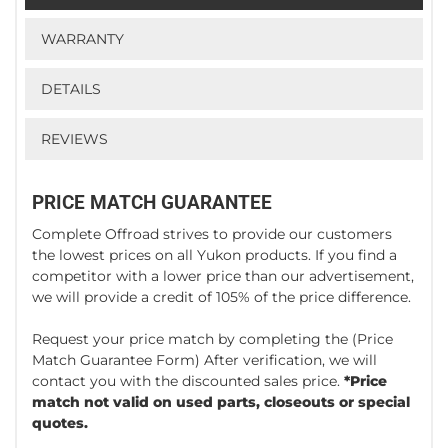
WARRANTY
DETAILS
REVIEWS
PRICE MATCH GUARANTEE
Complete Offroad strives to provide our customers
the lowest prices on all Yukon products. If you find a
competitor with a lower price than our advertisement,
we will provide a credit of 105% of the price difference.
Request your price match by completing the
(Price
Match Guarantee Form)
After verification, we will
contact you with the discounted sales price.
*Price
match not valid on used parts, closeouts or special
quotes.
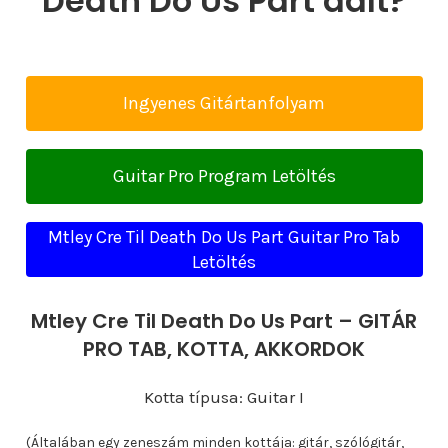
Death Do Us Part dalt?
Ingyenes Gitártanfolyam
Guitar Pro Program Letöltés
Mtley Cre Til Death Do Us Part Guitar Pro Tab
Letöltés
Mtley Cre Til Death Do Us Part – GITÁR
PRO TAB, KOTTA, AKKORDOK
Kotta típusa: Guitar I
(Általában egy zeneszám minden kottája: gitár, szólógitár,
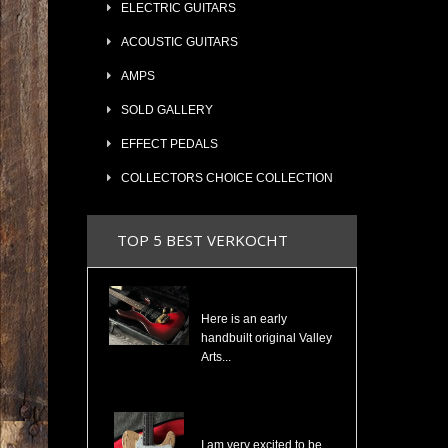
ELECTRIC GUITARS
ACOUSTIC GUITARS
AMPS
SOLD GALLERY
EFFECT PEDALS
COLLECTORS CHOICE COLLECTION
TOP 5 BEST VERKOCHT
Valley Arts Custom Pro 7/8 The Original Serial# VA892
Here is an early
handbuilt original Valley
Arts...
Cosmonaut Guitars Thinline Spalted Maple & Quilted Mahogany Handbuilt NEW
I am very excited to be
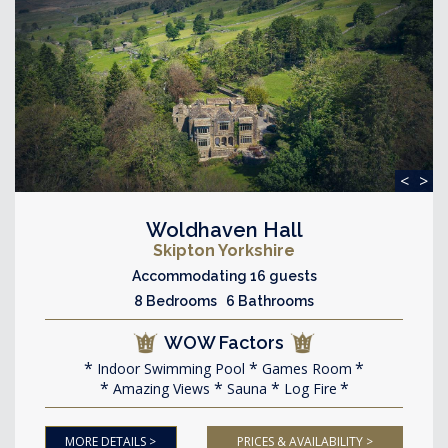
<
>
Woldhaven Hall
Skipton Yorkshire
Accommodating 16 guests
8 Bedrooms 6 Bathrooms
WOW Factors
Indoor Swimming Pool
Games Room
Amazing Views
Sauna
Log Fire
MORE DETAILS >
PRICES & AVAILABILITY >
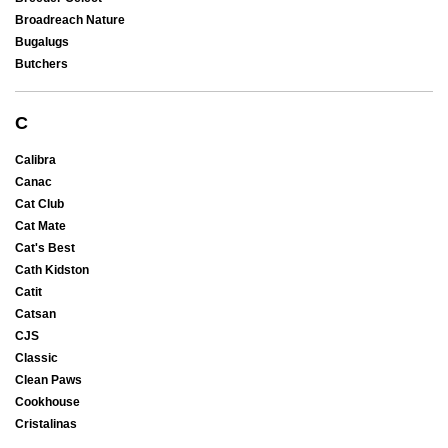
Broadreach Nature
Bugalugs
Butchers
C
Calibra
Canac
Cat Club
Cat Mate
Cat's Best
Cath Kidston
Catit
Catsan
CJS
Classic
Clean Paws
Cookhouse
Cristalinas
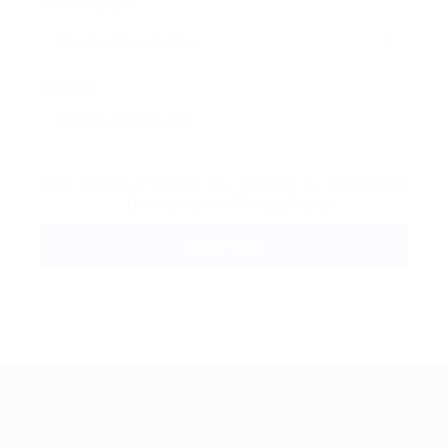
Phone Number:
Message:
By clicking checkbox, you agree to our
Terms and
Conditions
and
Privacy Policy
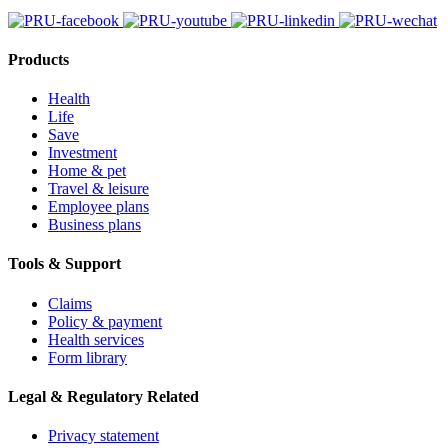
Products
Health
Life
Save
Investment
Home & pet
Travel & leisure
Employee plans
Business plans
Tools & Support
Claims
Policy & payment
Health services
Form library
Legal & Regulatory Related
Privacy statement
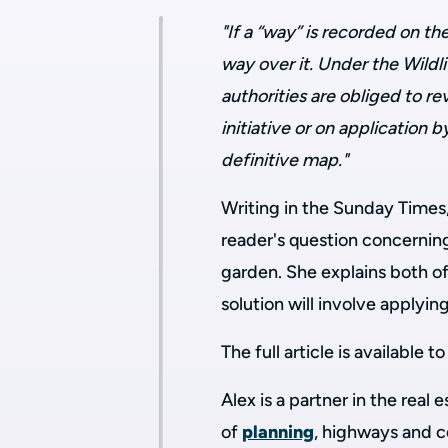
"If a “way” is recorded on th
way over it. Under the Wildl
authorities are obliged to re
initiative or on application
definitive map."
Writing in the Sunday Times
reader's question concerning
garden. She explains both of
solution will involve applyi
The full article is available 
Alex is a partner in the real
of
planning
, highways and 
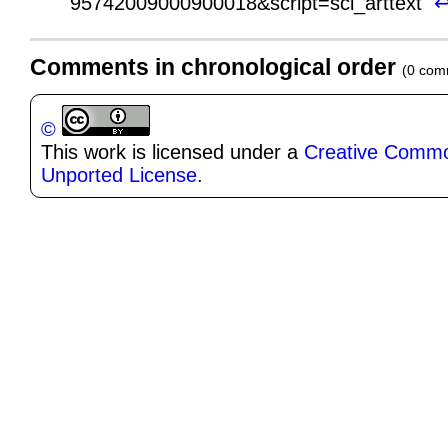
95742009000900018&script=sci_arttext
Comments in chronological order
(0 com
©
This work is licensed under a
Creative Common
Unported License
.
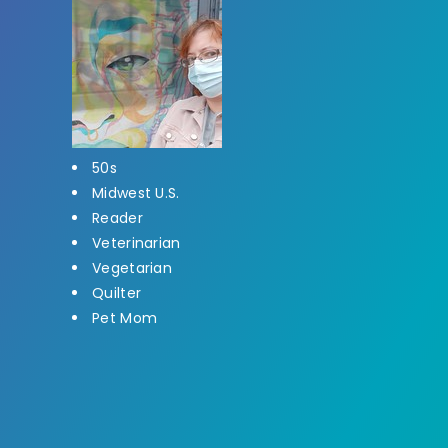
50s
Midwest U.S.
Reader
Veterinarian
Vegetarian
Quilter
Pet Mom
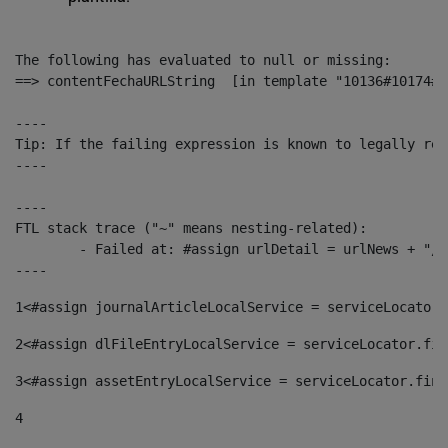
The following has evaluated to null or missing:

==> contentFechaURLString  [in template "10136#10174#1
----

Tip: If the failing expression is known to legally ref
----

----

FTL stack trace ("~" means nesting-related):

	- Failed at: #assign urlDetail = urlNews + "/-/con...  [in template "10136#10174#153676729" at line 156, column 13]

----
1
<#assign journalArticleLocalService = serviceLocator.
2
<#assign dlFileEntryLocalService = serviceLocator.fin
3
<#assign assetEntryLocalService = serviceLocator.find
4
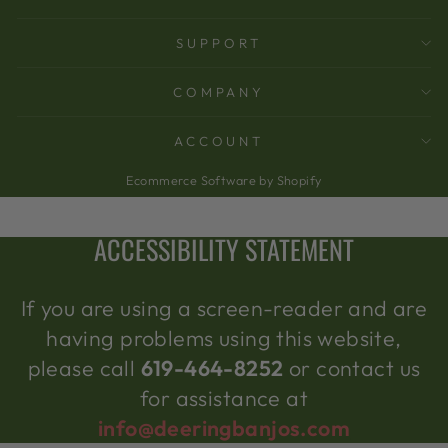
SUPPORT
COMPANY
ACCOUNT
Ecommerce Software by Shopify
ACCESSIBILITY STATEMENT
If you are using a screen-reader and are
having problems using this website,
please call
619-464-8252
or contact us
for assistance at
info@deeringbanjos.com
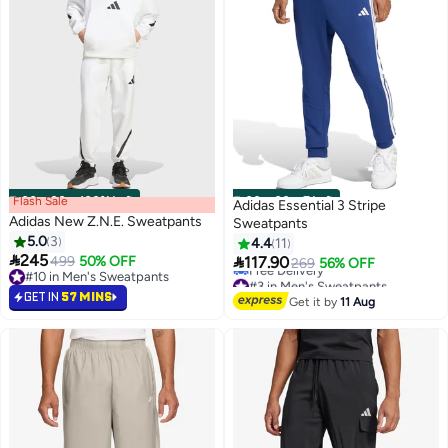
Flash Sale
00
m
:
00
s
·
100% Left
00
m
:
00
s
·
7 Left
Adidas Essential 3 Stripe
Adidas New Z.N.E. Sweatpants
Sweatpants
5.0
3
4.4
11

245

499
50% OFF
117.90
269
56% OFF
#10 in Men's Sweatpants
#3 in Men's Sweatpants
#10 in Men's Sweatpants
Lowest price in 30 days
GET IN
57 MINS
Get it by
11 Aug
Free Delivery
#3 in Men's Sweatpants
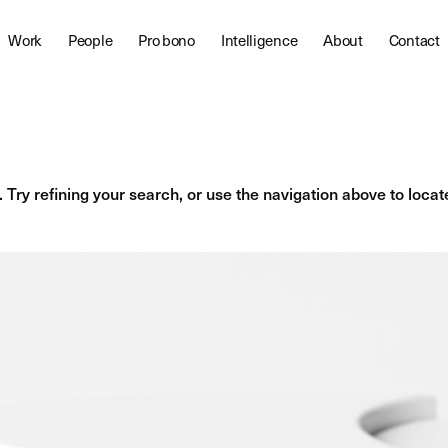
Work
People
Pro bono
Intelligence
About
Contact
Try refining your search, or use the navigation above to locat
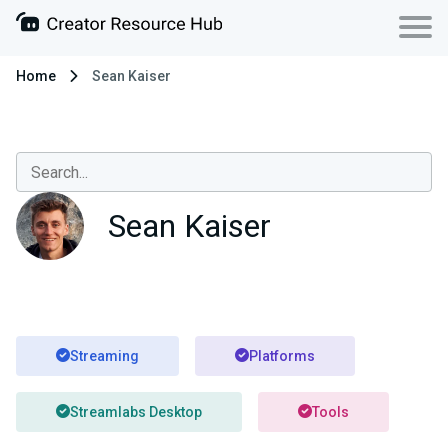
Home
Sean Kaiser
Sean Kaiser
Streaming
Platforms
Streamlabs Desktop
Tools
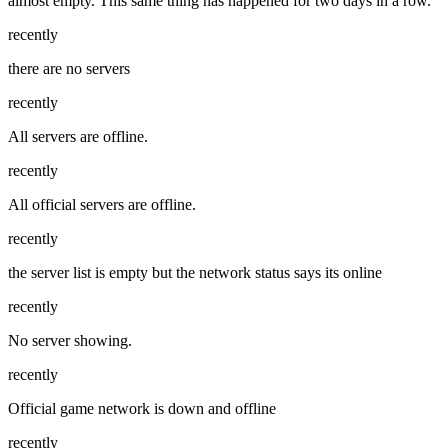
almost empty. This same thing has happened for two days in a row.
recently
there are no servers
recently
All servers are offline.
recently
All official servers are offline.
recently
the server list is empty but the network status says its online
recently
No server showing.
recently
Official game network is down and offline
recently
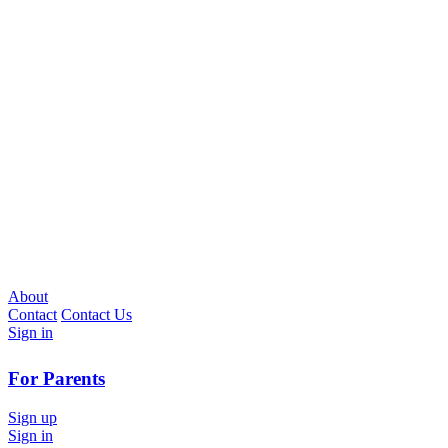
About
Contact
Contact Us
Sign in
For Parents
Sign up
Sign in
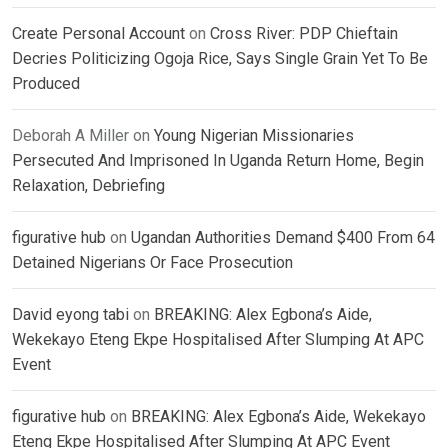
Create Personal Account
on
Cross River: PDP Chieftain
Decries Politicizing Ogoja Rice, Says Single Grain Yet To Be
Produced
Deborah A Miller
on
Young Nigerian Missionaries
Persecuted And Imprisoned In Uganda Return Home, Begin
Relaxation, Debriefing
figurative hub
on
Ugandan Authorities Demand $400 From 64
Detained Nigerians Or Face Prosecution
David eyong tabi
on
BREAKING: Alex Egbona’s Aide,
Wekekayo Eteng Ekpe Hospitalised After Slumping At APC
Event
figurative hub
on
BREAKING: Alex Egbona’s Aide, Wekekayo
Eteng Ekpe Hospitalised After Slumping At APC Event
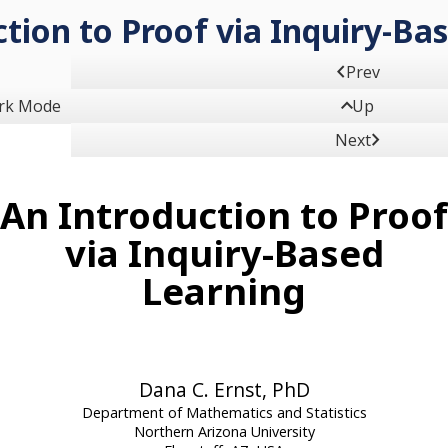
tion to Proof via Inquiry-Ba

Prev

rk Mode
Up

Next
An Introduction to Proof
via Inquiry-Based
Learning
Dana C. Ernst, PhD
Department of Mathematics and Statistics
Northern Arizona University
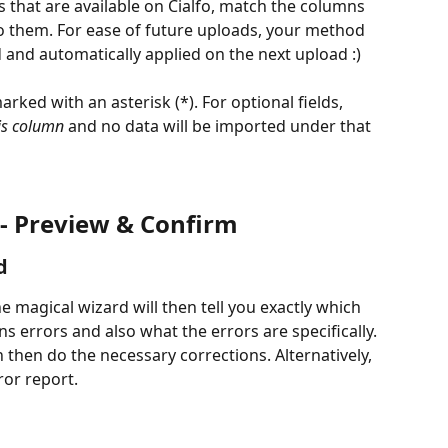
ds that are available on Cialfo, match the columns 
 to them. For ease of future uploads, your method 
d and automatically applied on the next upload :)
marked with an asterisk (*). For optional fields, 
is column 
and no data will be imported under that 
 - Preview & Confirm
d
e magical wizard will then tell you exactly which 
ns errors and also what the errors are specifically. 
 then do the necessary corrections. Alternatively, 
or report.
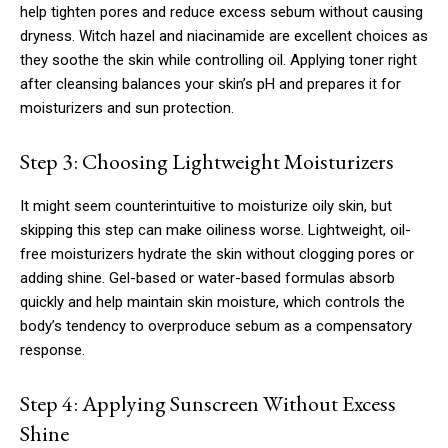
help tighten pores and reduce excess sebum without causing
dryness. Witch hazel and niacinamide are excellent choices as
they soothe the skin while controlling oil. Applying toner right
after cleansing balances your skin’s pH and prepares it for
moisturizers and sun protection.
Step 3: Choosing Lightweight Moisturizers
It might seem counterintuitive to moisturize oily skin, but
skipping this step can make oiliness worse. Lightweight, oil-
free moisturizers hydrate the skin without clogging pores or
adding shine. Gel-based or water-based formulas absorb
quickly and help maintain skin moisture, which controls the
body’s tendency to overproduce sebum as a compensatory
response.
Step 4: Applying Sunscreen Without Excess
Shine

********************

— Problem statement —
Give back exactly, and solely, the section of the data above bounded by the line containing "Cosmonaut Guitars Thinline" and the line containing "garden. She explains both of", both bounding lines included and pictures omitted.

— Reply —
Cosmonaut Guitars Thinline Spalted Maple & Quilted Mahogany Handbuilt NEW
I am very excited to be
<
>
Woldhaven Hall
Skipton Yorkshire
Accommodating 16 guests
8 Bedrooms 6 Bathrooms
WOW Factors
Indoor Swimming Pool
Games Room
Amazing Views
Sauna
Log Fire
MORE DETAILS >
PRICES & AVAILABILITY >
Broadreach Nature
Bugalugs
Butchers
C
Calibra
Canac
Cat Club
Cat Mate
Cat's Best
Cath Kidston
Catit
Catsan
CJS
Classic
Clean Paws
Cookhouse
Cristalinas
Phone Number:
Message:
By clicking checkbox, you agree to our
Terms and
Conditions
and
Privacy Policy
Products
Health
Life
Save
Investment
Home & pet
Travel & leisure
Employee plans
Business plans
Tools & Support
Claims
Policy & payment
Health services
Form library
Legal & Regulatory Related
Privacy statement
"If a “way” is recorded on th
way over it. Under the Wildl
authorities are obliged to re
initiative or on application
definitive map."
Writing in the Sunday Times
reader's question concerning
garden. She explains both of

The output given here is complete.